On a warm summer day I noticed my central heating was on, which was odd to me. After looking at some of the heating elements, it turns out a thermostatic valve was broken. Now would a good as time as ever to make the heating smart, but how? With help of the cloud?

 

New dimension

Enthusiastically I looked at all the products I could use to refit my heating system into a per-room cloud controlled system. One can evaluate these products just like you would consider a traditional home remodel: applicability, ease of use, design and cost. These days however there seems to be another dimension/factor to this equation. We used to buy remodeling products at the home depot and use it for dozens of years without ever looking back. When was the last time you worried about a valve you installed ten years ago? These days we have to consider if something fits in our digital environment and how long the product will function within this everchanging techworld.

Cloud has become a fact of life and is now all around us. The heating products I was considering were no different. For me it was moment of reflection; A moment to consider that we are transitioning from a product-oriented society to a more service-based world. The advantages are pretty clear: the centrally controlled systems in the cloud are smarter, more dynamic and more highly available than whenever people use a local “smart hub” or some other local on-site device. The flipside is that these service-based products have more dependencies. How does such it perform when there is no internet connection? How long can an average consumer expect to receive updates and a supporting backend service to function for his piece of consumer electronics?
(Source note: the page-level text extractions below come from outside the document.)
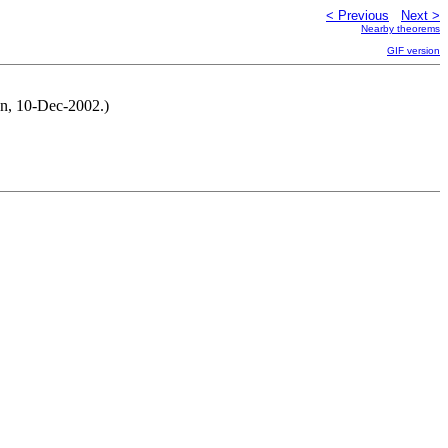
< Previous
Next >
Nearby theorems
GIF version
en, 10-Dec-2002.)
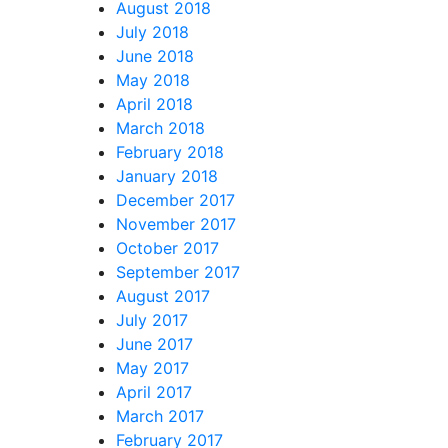
August 2018
July 2018
June 2018
May 2018
April 2018
March 2018
February 2018
January 2018
December 2017
November 2017
October 2017
September 2017
August 2017
July 2017
June 2017
May 2017
April 2017
March 2017
February 2017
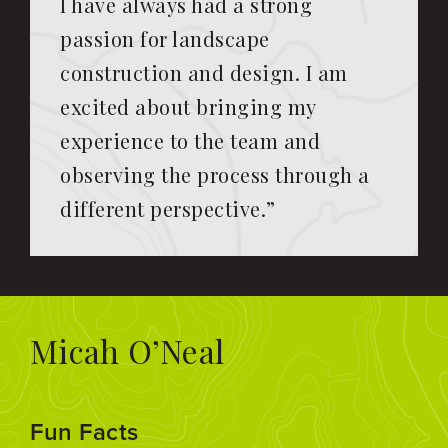
I have always had a strong
passion for landscape
construction and design. I am
excited about bringing my
experience to the team and
observing the process through a
different perspective.”
Micah O’Neal
Fun Facts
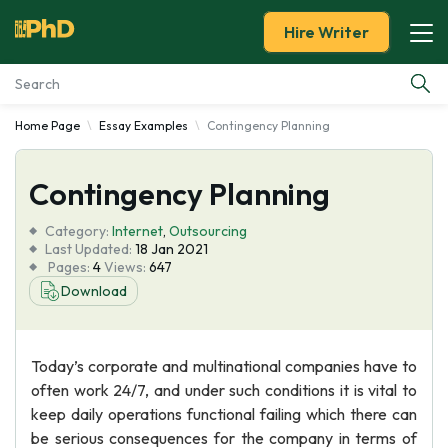
Hire Writer
Home Page
Essay Examples
Contingency Planning
Essay Examples
Contingency Planning
Services
Category:
Internet
,
Outsourcing
Tools
Last Updated:
18 Jan 2021
Pages:
4
Views:
647
Download
Blog
About Us
Today’s corporate and multinational companies have to
often work 24/7, and under such conditions it is vital to
keep daily operations functional failing which there can
be serious consequences for the company in terms of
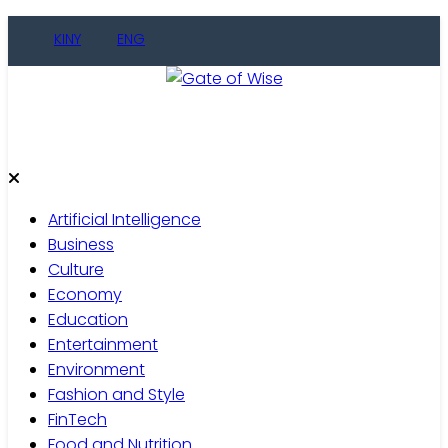
KINY
ENG
Gate of Wise
Live Informed
Artificial Intelligence
Business
Culture
Economy
Education
Entertainment
Environment
Fashion and Style
FinTech
Food and Nutrition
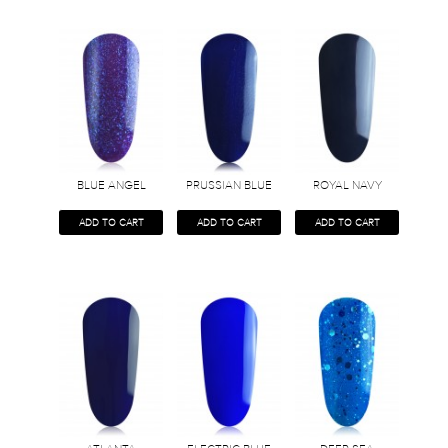
BLUE ANGEL
PRUSSIAN BLUE
ROYAL NAVY
ADD TO CART
ADD TO CART
ADD TO CART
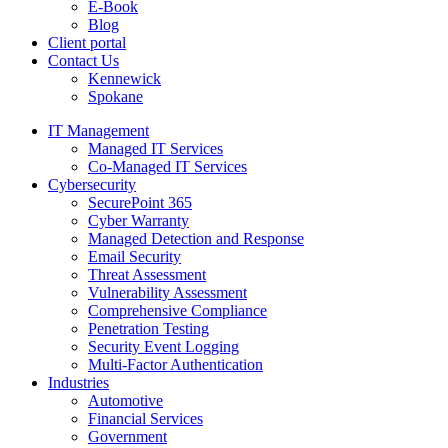
E-Book
Blog
Client portal
Contact Us
Kennewick
Spokane
IT Management
Managed IT Services
Co-Managed IT Services
Cybersecurity
SecurePoint 365
Cyber Warranty
Managed Detection and Response
Email Security
Threat Assessment
Vulnerability Assessment
Comprehensive Compliance
Penetration Testing
Security Event Logging
Multi-Factor Authentication
Industries
Automotive
Financial Services
Government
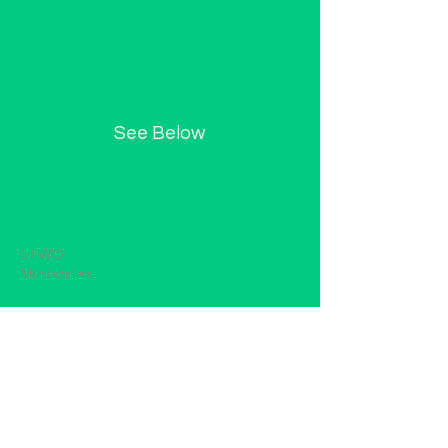
See Below
5TWO
Ministries
(615) 624-4417
5TWOMinistries@gmail.com
P.O. Box 344
Winchester, TN 37398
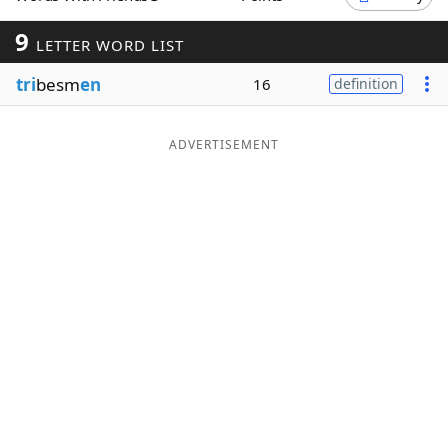
Word List
Maker
9
LETTER WORD LIST
tri
besm
en
16
definition
Blog
Our Brands
ADVERTISEMENT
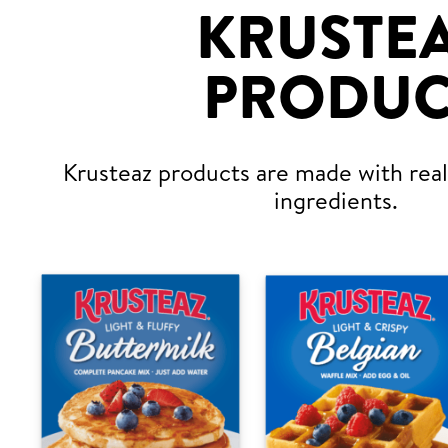
KRUSTE
PRODUC
Krusteaz products are made with real,
ingredients.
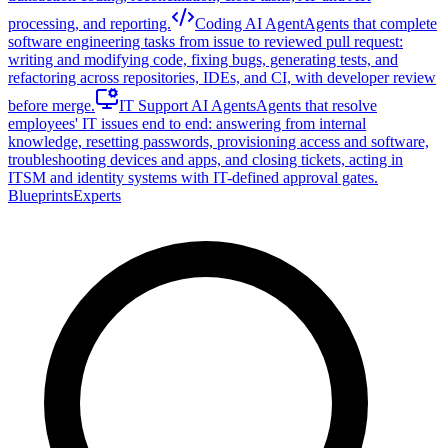
processing, and reporting.
Coding AI Agent
Agents that complete
software engineering tasks from issue to reviewed pull request:
writing and modifying code, fixing bugs, generating tests, and
refactoring across repositories, IDEs, and CI, with developer review
before merge.
IT Support AI Agents
Agents that resolve
employees' IT issues end to end: answering from internal
knowledge, resetting passwords, provisioning access and software,
troubleshooting devices and apps, and closing tickets, acting in
ITSM and identity systems with IT-defined approval gates.
Blueprints
Experts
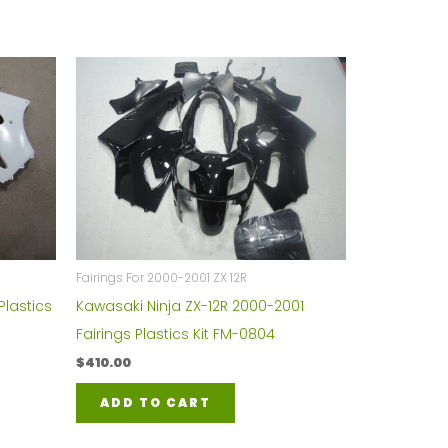
Fairings For 2000-2001 ZX 12R
Plastics
Kawasaki Ninja ZX-12R 2000-2001
Fairings Plastics Kit FM-0804
$
410.00
ADD TO CART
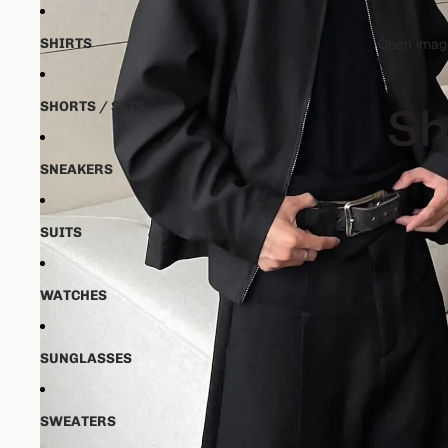
SHIRTS
Open image
SHORTS / SETS
SNEAKERS
SUITS
WATCHES
SUNGLASSES
SWEATERS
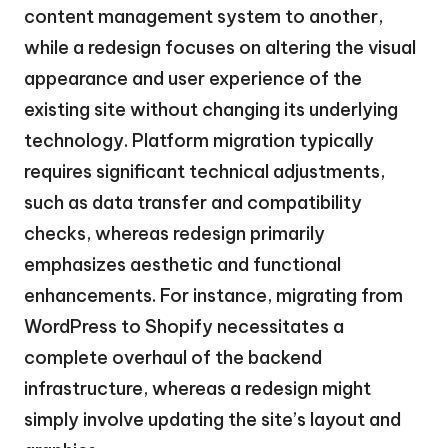
content management system to another,
while a redesign focuses on altering the visual
appearance and user experience of the
existing site without changing its underlying
technology. Platform migration typically
requires significant technical adjustments,
such as data transfer and compatibility
checks, whereas redesign primarily
emphasizes aesthetic and functional
enhancements. For instance, migrating from
WordPress to Shopify necessitates a
complete overhaul of the backend
infrastructure, whereas a redesign might
simply involve updating the site’s layout and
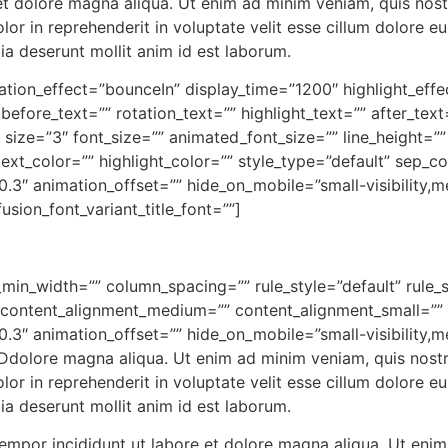
 dolore magna aliqua. Ut enim ad minim veniam, quis nostru
r in reprehenderit in voluptate velit esse cillum dolore eu 
cia deserunt mollit anim id est laborum.
rotation_effect=”bounceIn” display_time=”1200″ highlight_eff
before_text=”” rotation_text=”” highlight_text=”” after_te
” size=”3″ font_size=”” animated_font_size=”” line_height=
ext_color=”” highlight_color=”” style_type=”default” sep_c
3″ animation_offset=”” hide_on_mobile=”small-visibility,medi
usion_font_variant_title_font=””]
_min_width=”” column_spacing=”” rule_style=”default” rule_s
”” content_alignment_medium=”” content_alignment_small=””
3″ animation_offset=”” hide_on_mobile=”small-visibility,medi
]Ddolore magna aliqua. Ut enim ad minim veniam, quis nostrud
r in reprehenderit in voluptate velit esse cillum dolore eu 
cia deserunt mollit anim id est laborum.
tempor incididunt ut labore et dolore magna aliqua. Ut enim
It’s one thing when your smartphone barely gets any updates after two years, it a whole different thing if you’d have to replace your entire heating system after just four years. With this relatively new category of products (smart connected home automation), both consumers and manufacturers are still looking for middle ground between consumer expectations and a realistic timespan for product support.

 

Cloud in your business environment

In business, we often reflect on topics like this. How are we going to use this centralized service and how well does our current business/technical environment line up with the service? Are there challenges to overcome so we can assure a great end-user experience? Are there agreements on the availability of said service?

It’s often important to reflect on the changes in this new and dynamic world of cloud and what kind of impact this will have on your own business. These new types of services (versus often locally installed and updated products) are changing rather rapidly. A cloud service can change overnight and within a few months new functionality is introduced and other functions are let go. How are you handling these changes?  And what can you expect of this service-partner in business?

 

 

Ever changing world

Microsoft gives insights into it’s (planned) changes to it’s cloud services via the public Cloud Platform Roadmap. In this roadmap, they indicate when components are added, what changes are coming and what the impact will be for your business. But even with such large corporations like Microsoft, priorities can change. Last year Microsoft indicated they will no longer be adding new features to Azure RemoteApp, a cloud based Remote Desktop solution that showed promise in it’s infancy. Later on this year they canceled the service and the plug was pulled in August 2017.

Instead Microsoft chose to strengthen its partnership with Citrix and focused more on offering Citrix XenApp services in Microsoft Azure. What’s important to note is how they handled the transition from the RemoteApp service to other alternatives.. They indicated in advance how their services are changing and how customers could consider alternatives before the services was eventually retired.

 

 

The expiration date of the cloud

As consumers, we’re still very much looking to set realistic expectations from our manufacturers and service providers. However as business users we’ve often grown accustomed to changing conditions. In many years, businesses have learned to have a more flexible, more agile approach to handling these changes. The more flexible we become, the better we can adapt to whatever this changing (cloudy) world will bring us.

 

Does the cloud have an expiration date?

No, given the dynamic properties of the cloud, it’s safe to say the cloud will be here for a long time to come.

Does your specific cloud service have an expiration date?

You betcha! Is that a bad thing? Well that depends on how flexible you and your business are.